Brooklyn-based data artist and web developer Josh Begley came to campus for a talk on his work, which uses data to make visual modern America’s problems, from police violence to immigration to mass incarceration.

If a picture is worth a thousand words, then the work of Brooklyn-based data artist and web developer Josh Begley speaks volumes. His work uses data, from, say, the U.S. Census or Google Maps, to make visual the problems facing modern America, from police violence to immigration to mass incarceration. And as such, his digital art has been widely featured in NPR, The New York Times, Wired, The Atlantic, New York Magazine, and The Guardian.

On Dec. 6, Begley came to campus to engage students in questions of how data and digital interfaces can visually represent our history and the historical moment in which we live. To do so, his talk in Chase Auditorium, “Grids of Meaning: On Data & Landscape,” showcased several of his own works.

Begley began by citing Toni Morrison as a huge inspiration, referring to her as his “magnetic north.” He recalled that when someone asked her, at last spring’s Norton Lecture at Harvard, why she wrote literature, she said: “You know the formula. There’s data which becomes information which becomes knowledge. But the step after that is wisdom. None of the first three are sufficient.” And wisdom is an important guiding concept for Begley.

As a data artist, he uses information to express deeper, more significant messages about history through the traversal of landscapes—his art is always rooted in a particular space. “We live in a moment when data is fetishized,” he said, but, to him, data for data’s sake is a “stillborn form of knowledge production.”

Begley’s work and interests are both historically and politically rooted. He shared some early examples of data-graphic representation from W.E.B. DuBois’ charts and diagrams for the 1900 World Expo in Paris.

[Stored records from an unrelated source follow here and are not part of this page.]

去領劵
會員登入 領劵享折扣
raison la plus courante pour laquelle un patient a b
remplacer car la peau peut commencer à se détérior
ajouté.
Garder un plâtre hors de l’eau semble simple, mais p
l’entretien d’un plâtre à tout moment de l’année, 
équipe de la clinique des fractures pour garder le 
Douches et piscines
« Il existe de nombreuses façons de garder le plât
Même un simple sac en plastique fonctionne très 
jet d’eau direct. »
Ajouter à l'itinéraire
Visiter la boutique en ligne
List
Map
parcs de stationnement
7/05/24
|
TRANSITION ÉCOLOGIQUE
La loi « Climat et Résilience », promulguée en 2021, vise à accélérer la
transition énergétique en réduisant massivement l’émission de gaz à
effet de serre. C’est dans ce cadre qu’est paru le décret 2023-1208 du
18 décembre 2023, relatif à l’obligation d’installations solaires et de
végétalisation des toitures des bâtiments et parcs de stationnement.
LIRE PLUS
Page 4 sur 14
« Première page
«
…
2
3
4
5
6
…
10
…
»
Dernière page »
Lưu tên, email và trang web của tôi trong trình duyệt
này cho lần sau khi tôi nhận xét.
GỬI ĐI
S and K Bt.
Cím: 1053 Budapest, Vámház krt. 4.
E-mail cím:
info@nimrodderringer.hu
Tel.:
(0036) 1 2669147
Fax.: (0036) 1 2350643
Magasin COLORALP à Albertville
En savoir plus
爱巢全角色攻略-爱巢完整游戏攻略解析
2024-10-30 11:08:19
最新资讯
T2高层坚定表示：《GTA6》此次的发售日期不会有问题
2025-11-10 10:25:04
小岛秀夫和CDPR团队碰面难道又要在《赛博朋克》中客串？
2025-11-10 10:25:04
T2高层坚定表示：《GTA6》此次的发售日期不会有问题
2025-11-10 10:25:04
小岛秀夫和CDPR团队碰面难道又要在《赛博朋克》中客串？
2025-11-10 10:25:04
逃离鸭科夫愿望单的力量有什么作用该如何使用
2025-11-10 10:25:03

These “diagramatics” charted and visualized information about black life and populations in Georgia and the rest of the United States. Utilizing a variety of creative forms and content, DuBois made visual the racial power dynamics and structures of dominance of his era.

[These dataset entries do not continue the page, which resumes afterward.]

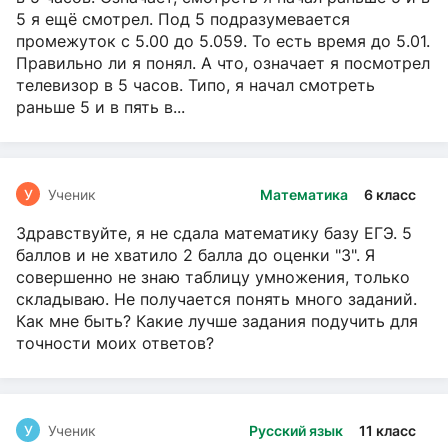
5 я ещё смотрел. Под 5 подразумевается
промежуток с 5.00 до 5.059. То есть время до 5.01.
Правильно ли я понял. А что, означает я посмотрел
телевизор в 5 часов. Типо, я начал смотреть
раньше 5 и в пять в...
У
Ученик
Математика
6 класс
Здравствуйте, я не сдала математику базу ЕГЭ. 5
баллов и не хватило 2 балла до оценки "3". Я
совершенно не знаю таблицу умножения, только
складываю. Не получается понять много заданий.
Как мне быть? Какие лучше задания подучить для
точности моих ответов?
У
Ученик
Русский язык
11 класс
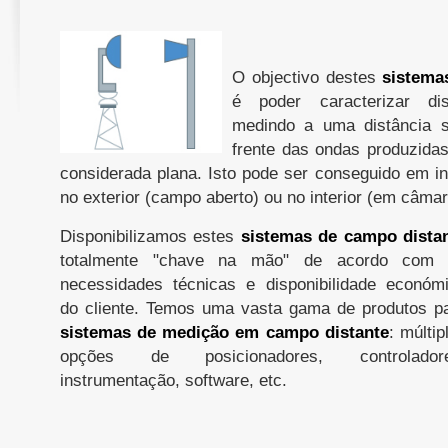
O objectivo destes
sistema
é poder caracterizar disp
medindo a uma distância s
frente das ondas produzida
considerada plana. Isto pode ser conseguido em in
no exterior (campo aberto) ou no interior (em câma
Disponibilizamos estes
sistemas de campo dista
totalmente "chave na mão" de acordo com 
necessidades técnicas e disponibilidade económ
do cliente. Temos uma vasta gama de produtos p
sistemas de medição em campo distante
: múltip
opções de posicionadores, controladore
instrumentação, software, etc.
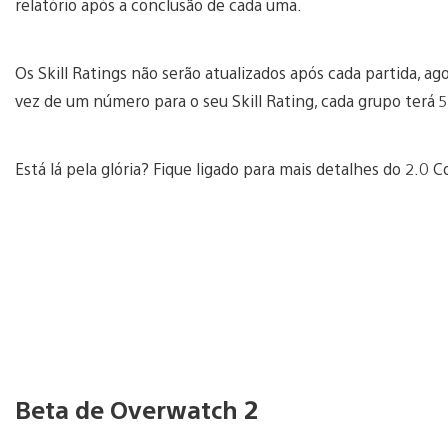
relatório após a conclusão de cada uma.
Os Skill Ratings não serão atualizados após cada partida, ag
vez de um número para o seu Skill Rating, cada grupo terá
Está lá pela glória? Fique ligado para mais detalhes do 2.0 
Beta de Overwatch 2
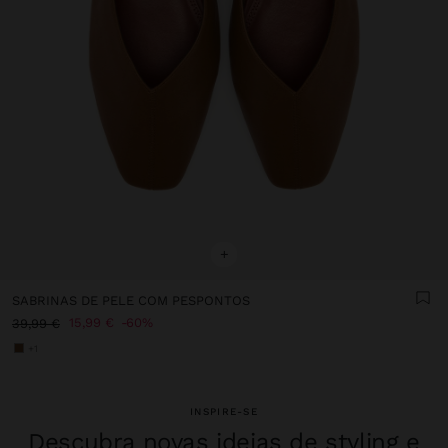
+
SABRINAS DE PELE COM PESPONTOS
15,99 €
60%
39,99 €
+1
INSPIRE-SE
Descubra novas ideias de styling e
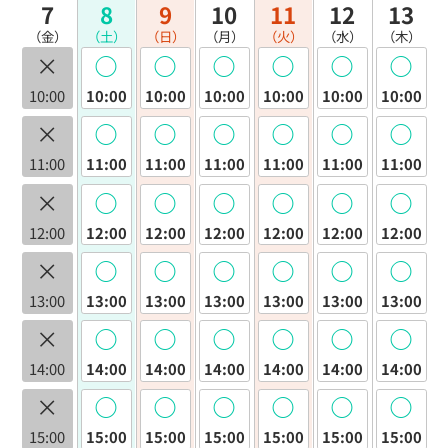
7
8
9
10
11
12
13
（金）
（土）
（日）
（月）
（火）
（水）
（木）
×
◯
◯
◯
◯
◯
◯
10:00
10:00
10:00
10:00
10:00
10:00
10:00
×
◯
◯
◯
◯
◯
◯
11:00
11:00
11:00
11:00
11:00
11:00
11:00
×
◯
◯
◯
◯
◯
◯
12:00
12:00
12:00
12:00
12:00
12:00
12:00
×
◯
◯
◯
◯
◯
◯
13:00
13:00
13:00
13:00
13:00
13:00
13:00
×
◯
◯
◯
◯
◯
◯
14:00
14:00
14:00
14:00
14:00
14:00
14:00
×
◯
◯
◯
◯
◯
◯
15:00
15:00
15:00
15:00
15:00
15:00
15:00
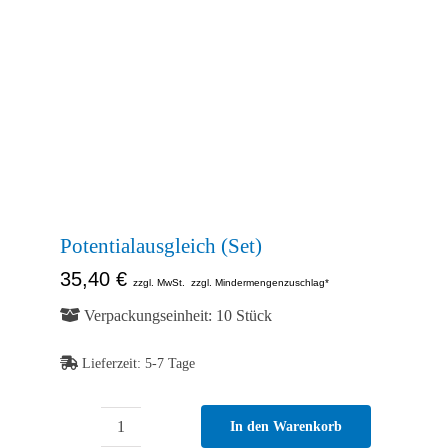
Abb. Ähnlich
Potentialausgleich (Set)
35,40
€
zzgl. MwSt.
zzgl. Mindermengenzuschlag*
Verpackungseinheit: 10 Stück
Lieferzeit:
5-7 Tage
In den Warenkorb
Potentialausgleich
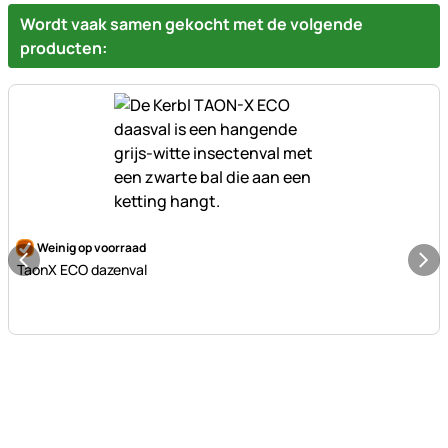
Wordt vaak samen gekocht met de volgende
producten:
Nog geen beoordelingen geplaatst
Weinig op voorraad
TaonX ECO dazenval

One of Begley’s own first projects, Racebox, is a collection of snapshotted documents that map how racial categories on the U.S. Census have changed since 1790. A simple scrolling web page allows the user to scroll forward and backwards in time. Tracking the history of the database, he said, can lead one back to the very roots of white-settler colonialism, even with ledgers of human “stock” taken on slave ships.

Those slave ships were tantamount to mobile, sea-faring prisons, he said, and so that led him to his collaborations with the Prison Policy Initiative. While in a course on data representation at NYU, he helped write a processing script that would download and display over 5,000 Google Images of the prisons, jails, and detention centers across the country. This is a piece he calls Prison Map. Later, he collaborated with the PPI for a series of graphics showing each state’s incarceration rate in a global context, and how the states the bar the most people from the polls are likely the ones that choose the president.

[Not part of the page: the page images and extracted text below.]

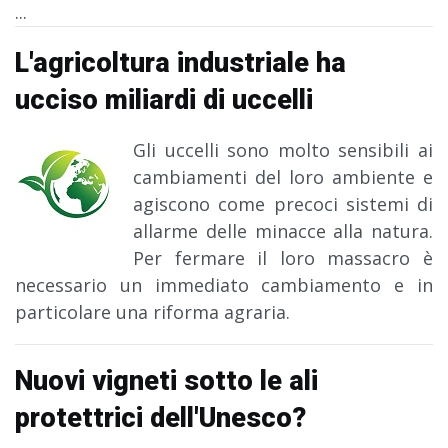
...
L'agricoltura industriale ha
ucciso miliardi di uccelli
Gli uccelli sono molto sensibili ai
cambiamenti del loro ambiente e
agiscono come precoci sistemi di
allarme delle minacce alla natura.
Per fermare il loro massacro è
necessario un immediato cambiamento e in
particolare una riforma agraria.
Nuovi vigneti sotto le ali
protettrici dell'Unesco?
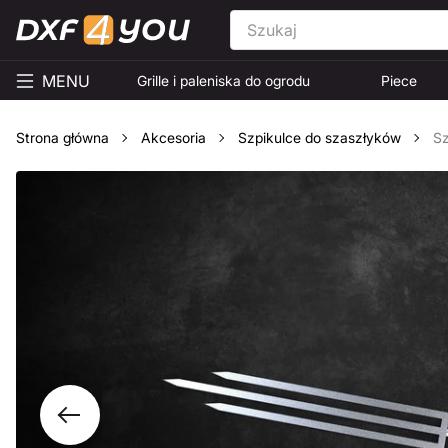
MENU
Grille i paleniska do ogrodu
Piece
Strona główna
Akcesoria
Szpikulce do szaszłyków
Sz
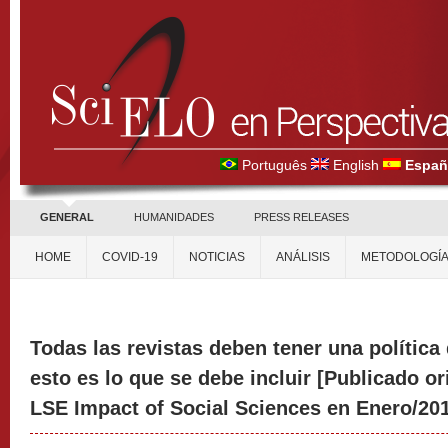
Português
English
Españ
GENERAL
HUMANIDADES
PRESS RELEASES
HOME
COVID-19
NOTICIAS
ANÁLISIS
METODOLOGÍ
Todas las revistas deben tener una política 
esto es lo que se debe incluir [Publicado or
LSE Impact of Social Sciences en Enero/20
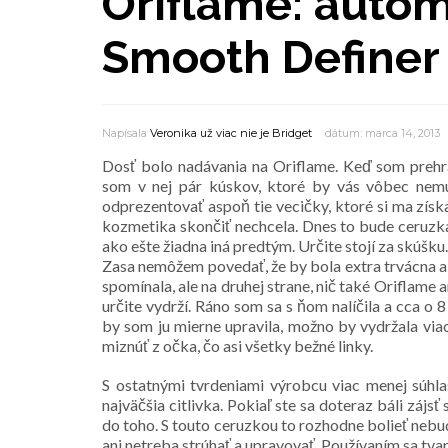
Oriflame: autom
Smooth Definer
Napísala
Veronika už viac nie je Bridget
dátum: marca 14, 2013
Dosť bolo nadávania na Oriflame. Keď som prehr
som v nej pár kúskov, ktoré by vás vôbec nemu
odprezentovať aspoň tie vecičky, ktoré si ma získa
kozmetika skončiť nechcela. Dnes to bude ceruzka,
ako ešte žiadna iná predtým. Určite stojí za skúšku.
Zasa nemôžem povedať, že by bola extra trvácna a
spomínala, ale na druhej strane, nič také Oriflame
určite vydrží. Ráno som sa s ňom nalíčila a cca o 
by som ju mierne upravila, možno by vydržala via
miznúť z očka, čo asi všetky bežné linky.
S ostatnými tvrdeniami výrobcu viac menej súhlas
najväčšia citlivka. Pokiaľ ste sa doteraz báli zájsť
do toho. S touto ceruzkou to rozhodne bolieť nebude
ani netreba strúhať a upravovať. Používaním sa tva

Begley touched on intelligence data and covert operations in a section of his talk titled “Drone Geographies.” He introduced Metadata, an app he created to follow real-time reports of U.S. drone strikes overseas via texting notifications, which was initially rejected for its original name (Dronestream) and then was only available on Apple’s App Store for a short time. Then, for his finale, he screened Best of Luck With the Wall, his short film made from a compilation of over 200,000 satellite images of the U.S/Mexico border, before taking questions from the audience.

His talk was organized by Assistant Professor of Visual Studies Christina Knight and was sponsored by the Distinguished Visitors Program and the John B. Hurford ’60 Center for the Arts and Humanities.